RECORD SET:
=== Section Start ===

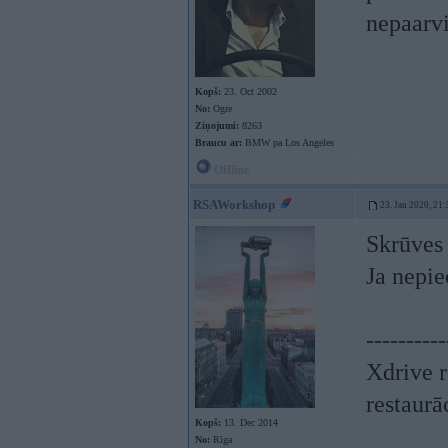
nepaarvi
Kopš:
23. Oct 2002
No:
Ogre
Ziņojumi:
8263
Braucu ar:
BMW pa Los Angeles
Offline
RSAWorkshop
23. Jan 2020, 21:
Skrūves 
Ja nepie
----------
Xdrive r
restaurā
Kopš:
13. Dec 2014
No:
Rīga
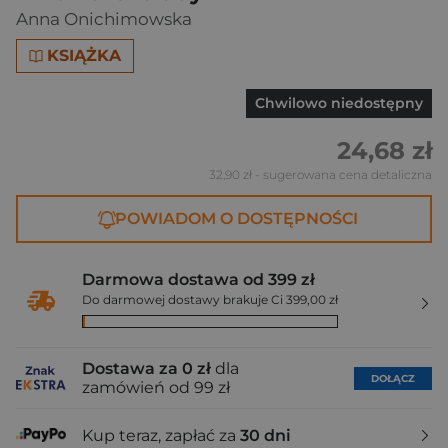
Anna Onichimowska
KSIĄŻKA
Chwilowo niedostępny
24,68 zł
32,90 zł
- sugerowana cena detaliczna
POWIADOM O DOSTĘPNOŚCI
Darmowa dostawa od 399 zł
Do darmowej dostawy brakuje Ci 399,00 zł
Dostawa za 0 zł
dla
DOŁĄCZ
zamówień od 99 zł
Kup teraz, zapłać za
30 dni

=== Section End ===

WORK TO BE COMPLETED:
Each record needs to be reproduced exactly, and no image should be carried over.

RESULT FOR THIS TASK:
nepaarvi
Kopš:
23. Oct 2002
No:
Ogre
Ziņojumi:
8263
Braucu ar:
BMW pa Los Angeles
Offline
RSAWorkshop
23. Jan 2020, 21:
Skrūves 
Ja nepie
----------
Xdrive r
restaurā
Kopš:
13. Dec 2014
No:
Rīga
Anna Onichimowska
KSIĄŻKA
Chwilowo niedostępny
24,68 zł
32,90 zł
- sugerowana cena detaliczna
POWIADOM O DOSTĘPNOŚCI
Darmowa dostawa od 399 zł
Do darmowej dostawy brakuje Ci 399,00 zł
Dostawa za 0 zł
dla
DOŁĄCZ
zamówień od 99 zł
Kup teraz, zapłać za
30 dni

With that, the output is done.